Leo Varadkar submitted a further two false statutory donation statement declarations to SIPO, it can be revealed. The latest revelations are separate from the 2022 donation he failed to declare – and the other two false declarations this failure resulted in – as reported by The Ditch on Friday.
It took an ultimatum from SIPO a few months ago for the Fine Gael party leader to admit he also failed to declare three 2018 donations worth more than €2,500, according to documents obtained by The Ditch.
Knowingly making a false statutory declaration is a criminal offence.
A barrister, a PR firm and a businessman
Taoiseach Leo Varadkar in January 2019 submitted his 2018 annual donation statement to SIPO, claiming he didn’t receive any political donations exceeding €600 during that year.
His statement came with a signed and witnessed declaration made under the Statutory Declarations Act 1938. Varadkar “solemnly and sincerely” declared the information he gave was correct to the best of his knowledge.
SIPO last August began probing Varadkar’s failure to declare donations in both 2018 and 2022, as reported by The Ditch. After the ethics commission gave the taoiseach two weeks to address discrepancies in his 2018 statement, he finally addressed donations he’d failed to declare.
In a new statement for 2018, which came after The Ditch’s first report on irregularities in the original, Varadkar disclosed he had in fact received two donations totalling €1,874.18 from Centric Health co-founder Dr Ray Power and barrister Ciaran Toland. In 2019 he had made a “solemn declaration” he had received no such donations.
The August 2023 statement shows Varadkar received two payments of €937.09 each from Toland and Power in 2018.
But Varadkar still hadn’t told the full truth.
In November 2023 he disclosed a third undeclared 2018 donation from public relations firm Edelman. He claimed in the third version of his 2018 annual statement that he refunded the €704.93 payment to Edelman in August 2023 after “realising it was not an intermediary donation”.

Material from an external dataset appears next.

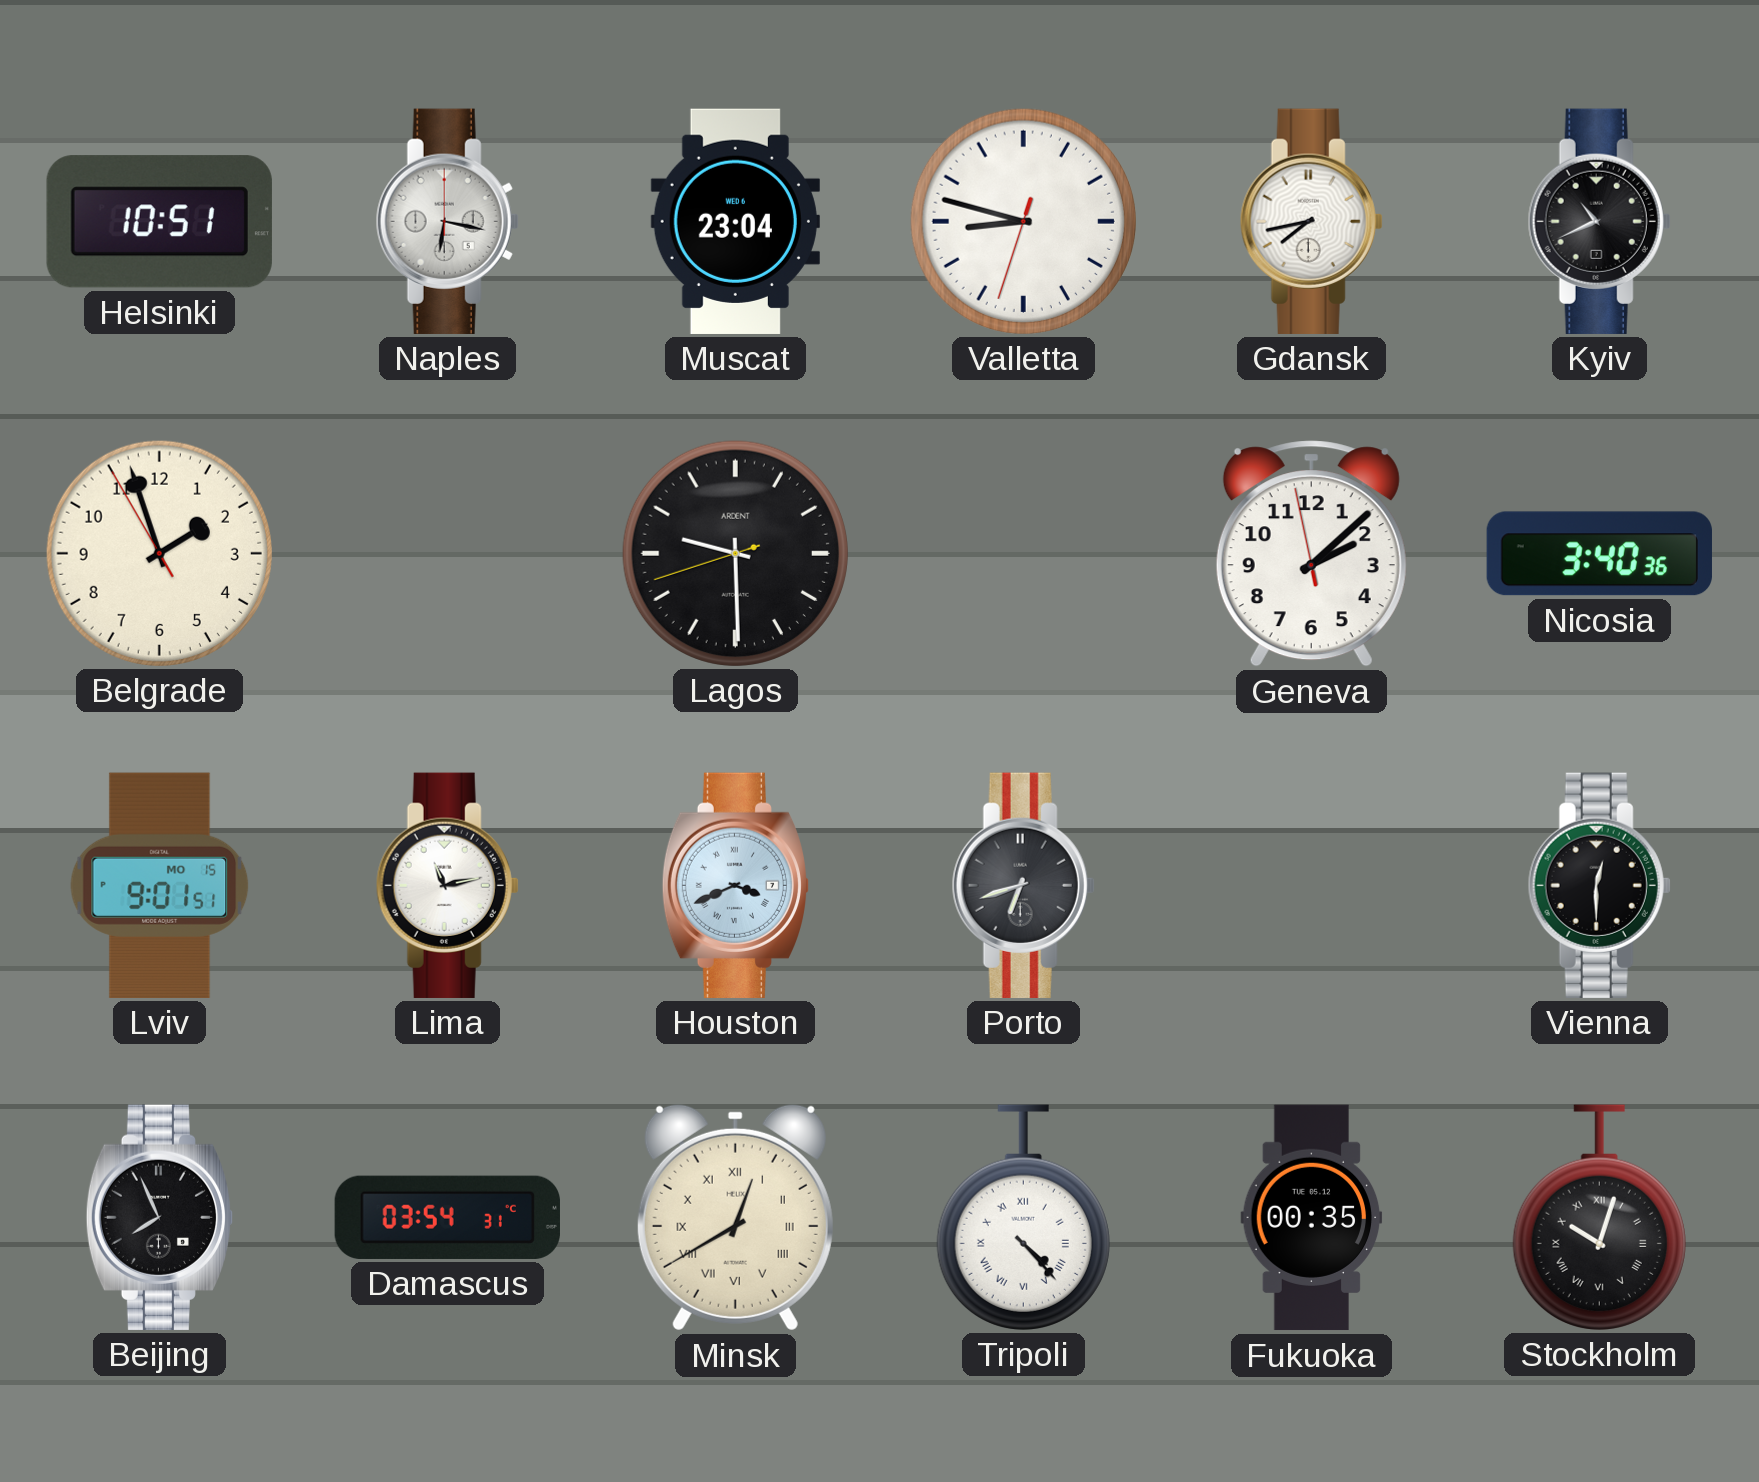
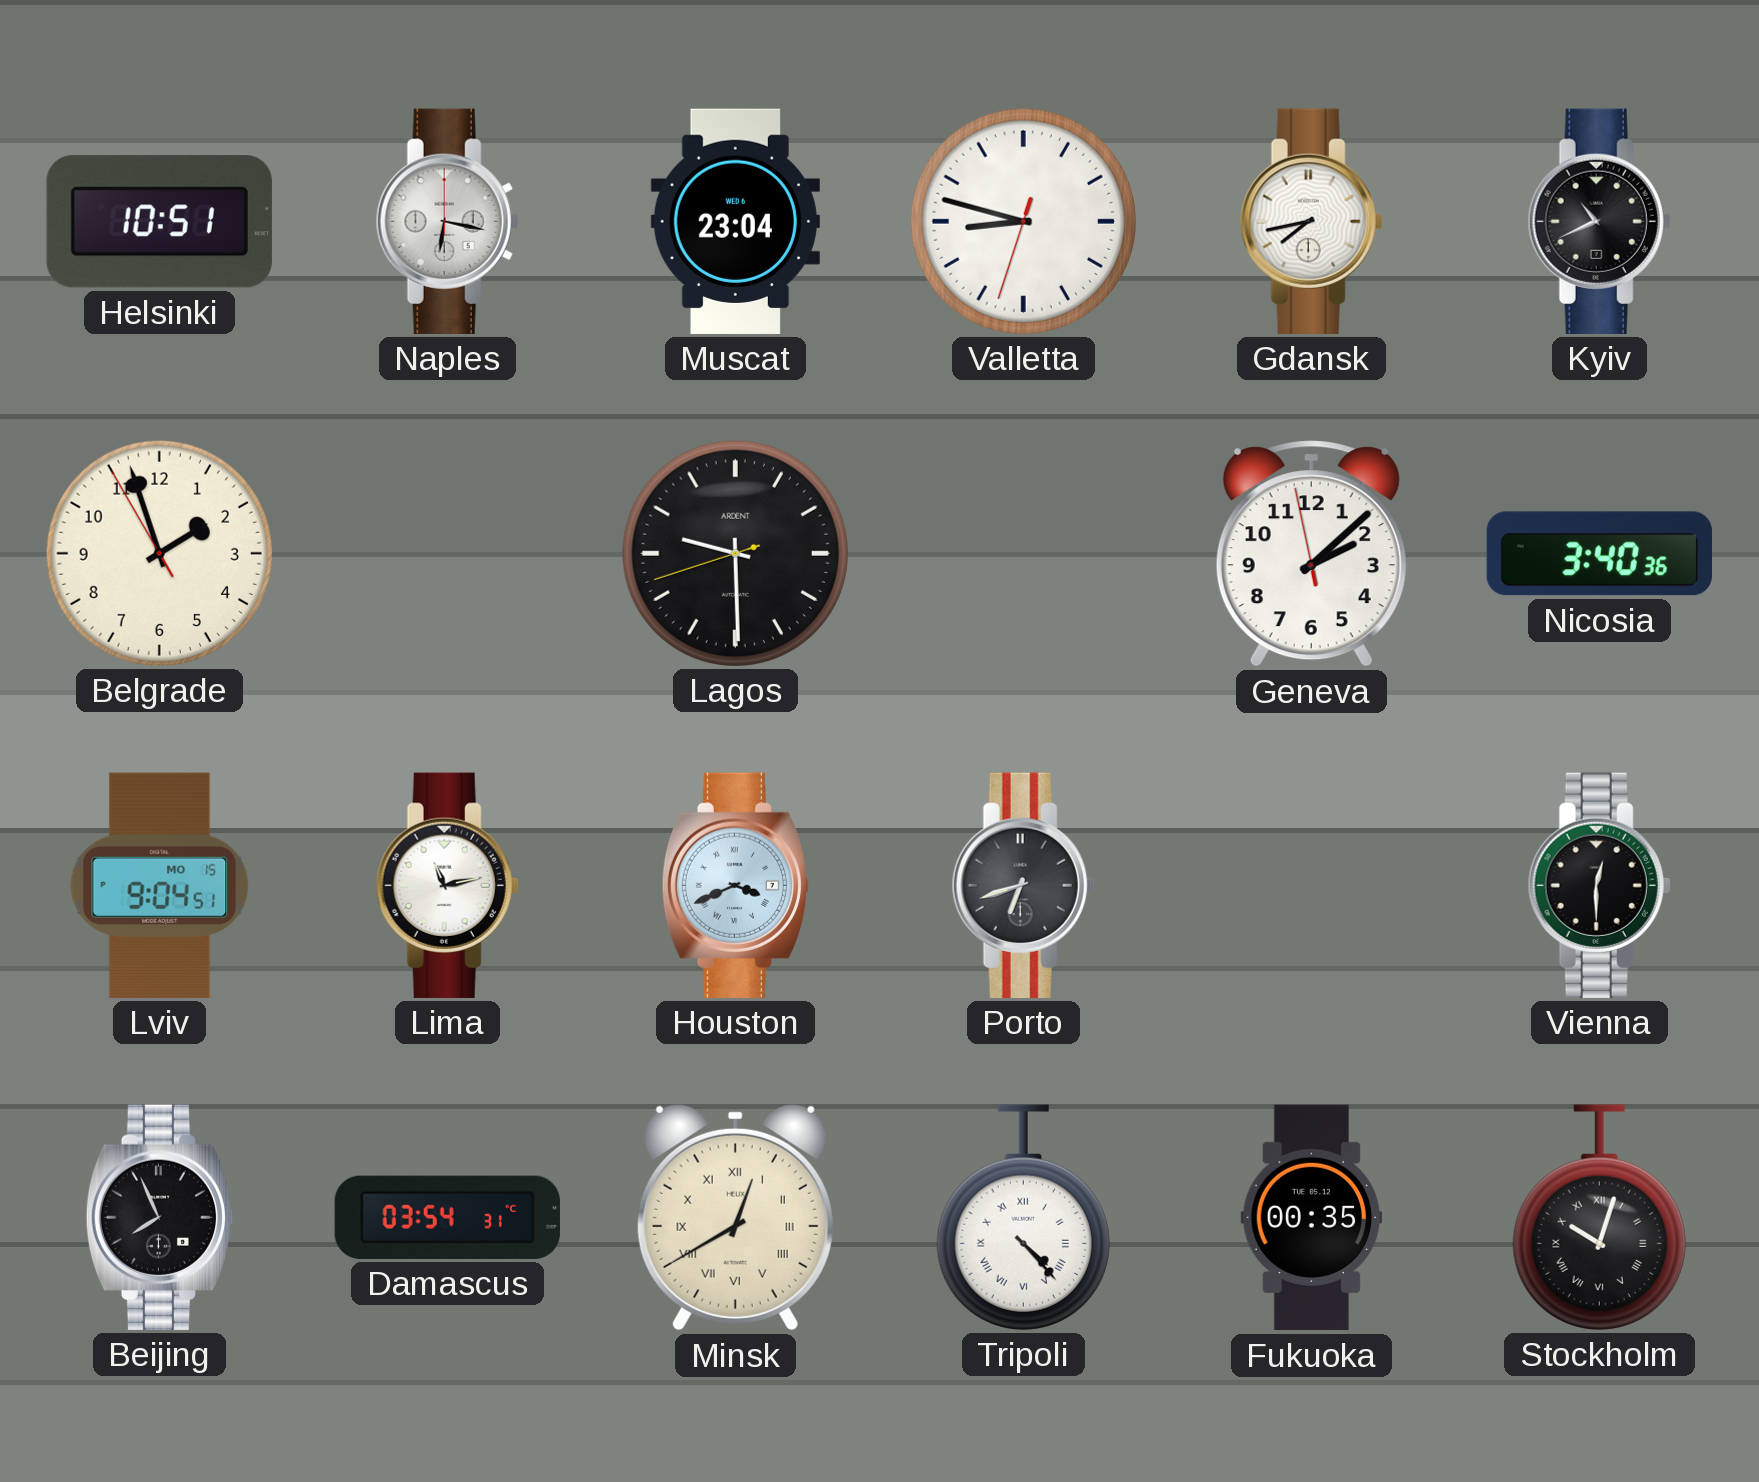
Lviv: 9:01 -> 9:04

It is unclear why Varadkar failed to declare the existence of the Edelman donation in his second 2018 donation statement – given he claimed to have refunded it earlier that month.
Varadkar has refused to say why he failed to disclose the three 2018 donations, instead referring to his two new statutory declarations as “amendments”.
“The taoiseach is compliant with the requirements of the Standards in Public Office Commission in relation to political donations. He engaged with SIPO and amended his declarations on their advice last November. He does not have to make another declaration and has been informed by SIPO that there are no outstanding queries from them,” said a spokesperson for Varadkar.
In total the taoiseach made four false statutory declarations concerning four donations worth €3,612.31 that he received in 2018 and 2022. Just more than €738 of this money was refunded to two donors.